Священник прищурился, будто услышал в собственном имени скрытую угрозу.
– Затем сюда прибыл ныне покойный граф Филипп д’Анжели, и последним приехали вы, Густаф Тённесен.
Плотник с серьезной миной кивнул Томасу – может, осознал всю серьезность происходящего… А может, и нет.
– Когда именно вы приехали, мне неизвестно, но буду признателен, если расскажете об этом сейчас.
– Я приехал, когда все собрались ужинать, – на удивление быстро сообщил плотник, – все уже сидели за столом – и граф с пастором, и хозяева.
– Граф появился здесь намного раньше, сразу после обеда, – проговорила Мария, но, видимо, тут же пожалела, потому что прикусила губу и с тревогой взглянула на хозяев.
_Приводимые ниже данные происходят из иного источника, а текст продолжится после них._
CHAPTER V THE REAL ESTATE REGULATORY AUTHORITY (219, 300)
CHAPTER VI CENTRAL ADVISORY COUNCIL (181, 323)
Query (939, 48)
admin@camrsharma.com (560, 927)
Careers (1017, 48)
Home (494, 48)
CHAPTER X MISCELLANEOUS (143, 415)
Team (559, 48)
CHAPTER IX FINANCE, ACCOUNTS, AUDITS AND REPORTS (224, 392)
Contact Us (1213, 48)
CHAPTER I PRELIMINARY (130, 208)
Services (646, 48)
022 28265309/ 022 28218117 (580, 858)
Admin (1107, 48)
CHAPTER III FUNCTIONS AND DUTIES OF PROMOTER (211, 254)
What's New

Госпожа фон Хамборк не удостоила девушку даже взглядом, зато трактирщик задумчиво кивнул, очевидно, соглашаясь с Марией.
– Сколько было времени? – И Томас указал через плечо на часы на стене.
Мария смущенно заерзала:
– Ну… в этом я не разбираюсь… поэтому не знаю. Я к ним не прислушиваюсь…
– Часы показывали половину после двенадцати часов дня, – уверенно заявил фон Хамборк, так, чтобы никто не мог усомниться – уж он-то знает, как определять время по часам.